Exact copies of all the lines below are needed, without the pictures.

Transcribed page contents:

--*--

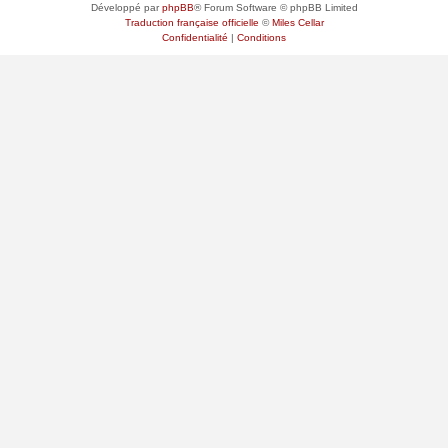
Développé par
phpBB
® Forum Software © phpBB Limited
Traduction française officielle
©
Miles Cellar
Confidentialité
|
Conditions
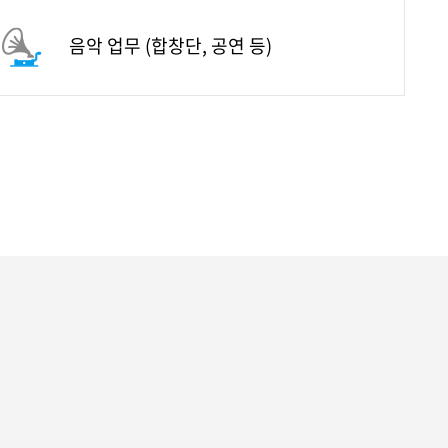
음악 업무
(합창단, 공연 등)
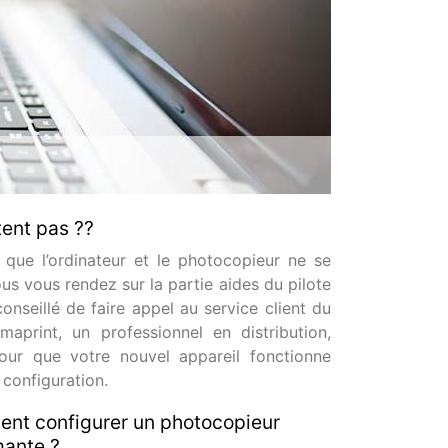
tent pas ??
e que l’ordinateur et le photocopieur ne se
s vous rendez sur la partie aides du pilote
 conseillé de faire appel au service client du
aprint, un professionnel en distribution,
our que votre nouvel appareil fonctionne
configuration.
nt configurer un photocopieur
mante ?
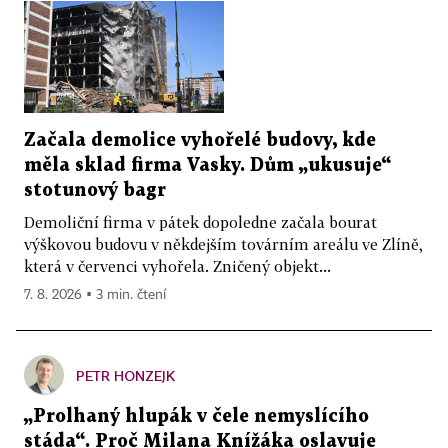
Začala demolice vyhořelé budovy, kde
měla sklad firma Vasky. Dům „ukusuje“
stotunový bagr
Demoliční firma v pátek dopoledne začala bourat
výškovou budovu v někdejším továrním areálu ve Zlíně,
která v červenci vyhořela. Zničený objekt...
7. 8. 2026 ▪ 3 min. čtení
PETR HONZEJK
„Prolhaný hlupák v čele nemyslícího
stáda“. Proč Milana Knížáka oslavuje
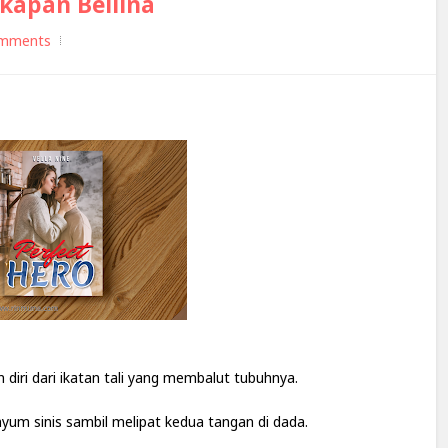
gkapan Bellina
mments
n diri dari ikatan tali yang membalut tubuhnya.
nyum sinis sambil melipat kedua tangan di dada.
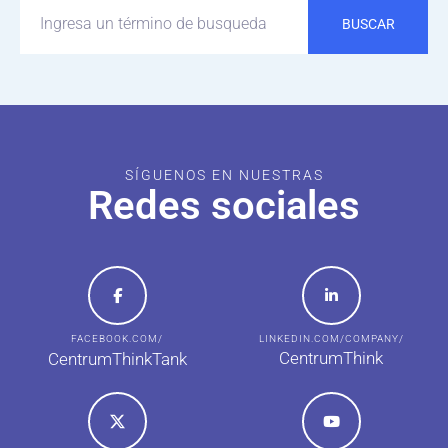
BUSCAR
SÍGUENOS EN NUESTRAS
Redes sociales
FACEBOOK.COM/
LINKEDIN.COM/COMPANY/
CentrumThink
CentrumThinkTank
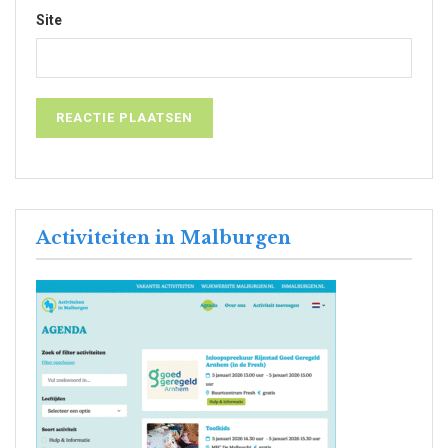
Site
Activiteiten in Malburgen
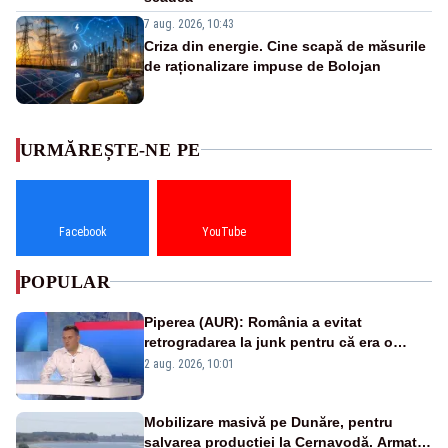
7 aug. 2026, 10:43
Criza din energie. Cine scapă de măsurile
de raționalizare impuse de Bolojan
URMĂREȘTE-NE PE
Facebook
YouTube
POPULAR
Piperea (AUR): România a evitat
retrogradarea la junk pentru că era o
catastrofă pentru bănci și fondurile de
2 aug. 2026, 10:01
pensii
Mobilizare masivă pe Dunăre, pentru
salvarea producției la Cernavodă. Armata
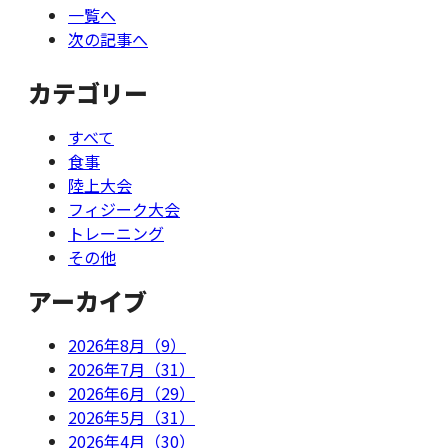
一覧へ
次の記事へ
カテゴリー
すべて
食事
陸上大会
フィジーク大会
トレーニング
その他
アーカイブ
2026年8月（9）
2026年7月（31）
2026年6月（29）
2026年5月（31）
2026年4月（30）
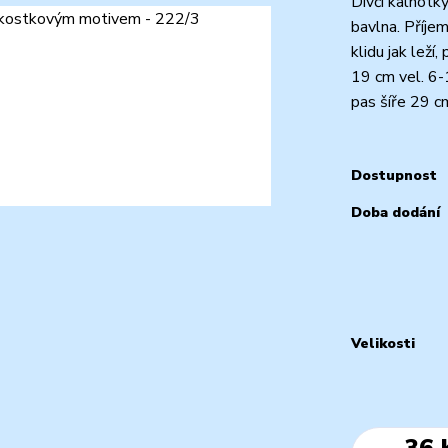
Dívčí kalhotk
bavlna. Příj
klidu jak lež
19 cm vel. 6
pas šíře 29 c
Dostupnost
Doba dodání
Velikosti
36 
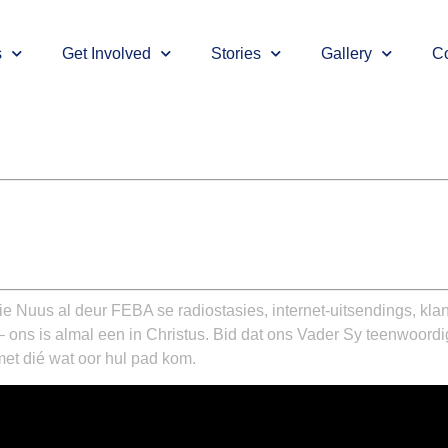
s
Get Involved
Stories
Gallery
Co
eie Nuus al deur FEBA se radiostasies, internet-uitsendings, kl
s – ons is almal een in Christus. Bid dat ons Vader Sy teenwoor
met dié wat oor hul pad kom.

--*--

Result of this task:
Développé par
phpBB
® Forum Software © phpBB Limited
Traduction française officielle
©
Miles Cellar
Confidentialité
|
Conditions
음악 업무
(합창단, 공연 등)
tent pas ??
e que l’ordinateur et le photocopieur ne se
s vous rendez sur la partie aides du pilote
 conseillé de faire appel au service client du
aprint, un professionnel en distribution,
our que votre nouvel appareil fonctionne
configuration.
nt configurer un photocopieur
mante ?
Začala demolice vyhořelé budovy, kde
měla sklad firma Vasky. Dům „ukusuje“
stotunový bagr
Demoliční firma v pátek dopoledne začala bourat
výškovou budovu v někdejším továrním areálu ve Zlíně,
která v červenci vyhořela. Zničený objekt...
7. 8. 2026 ▪ 3 min. čtení
PETR HONZEJK
„Prolhaný hlupák v čele nemyslícího
stáda“. Proč Milana Knížáka oslavuje
gkapan Bellina
mments
n diri dari ikatan tali yang membalut tubuhnya.
nyum sinis sambil melipat kedua tangan di dada.
BUSCAR
SÍGUENOS EN NUESTRAS
Redes sociales
FACEBOOK.COM/
LINKEDIN.COM/COMPANY/
CentrumThink
CentrumThinkTank
Site
Activiteiten in Malburgen
7 aug. 2026, 10:43
Criza din energie. Cine scapă de măsurile
de raționalizare impuse de Bolojan
URMĂREȘTE-NE PE
Facebook
YouTube
POPULAR
Piperea (AUR): România a evitat
retrogradarea la junk pentru că era o
catastrofă pentru bănci și fondurile de
2 aug. 2026, 10:01
pensii
Mobilizare masivă pe Dunăre, pentru
salvarea producției la Cernavodă. Armata
一覧へ
次の記事へ
カテゴリー
すべて
食事
陸上大会
フィジーク大会
トレーニング
その他
アーカイブ
2026年8月（9）
2026年7月（31）
2026年6月（29）
2026年5月（31）
2026年4月（30）
Dívčí kalhotk
bavlna. Příj
klidu jak lež
19 cm vel. 6
pas šíře 29 c
Dostupnost
Doba dodání
Velikosti
36 
s
Get Involved
Stories
Gallery
Co
eie Nuus al deur FEBA se radiostasies, internet-uitsendings, kl
s – ons is almal een in Christus. Bid dat ons Vader Sy teenwoor
met dié wat oor hul pad kom.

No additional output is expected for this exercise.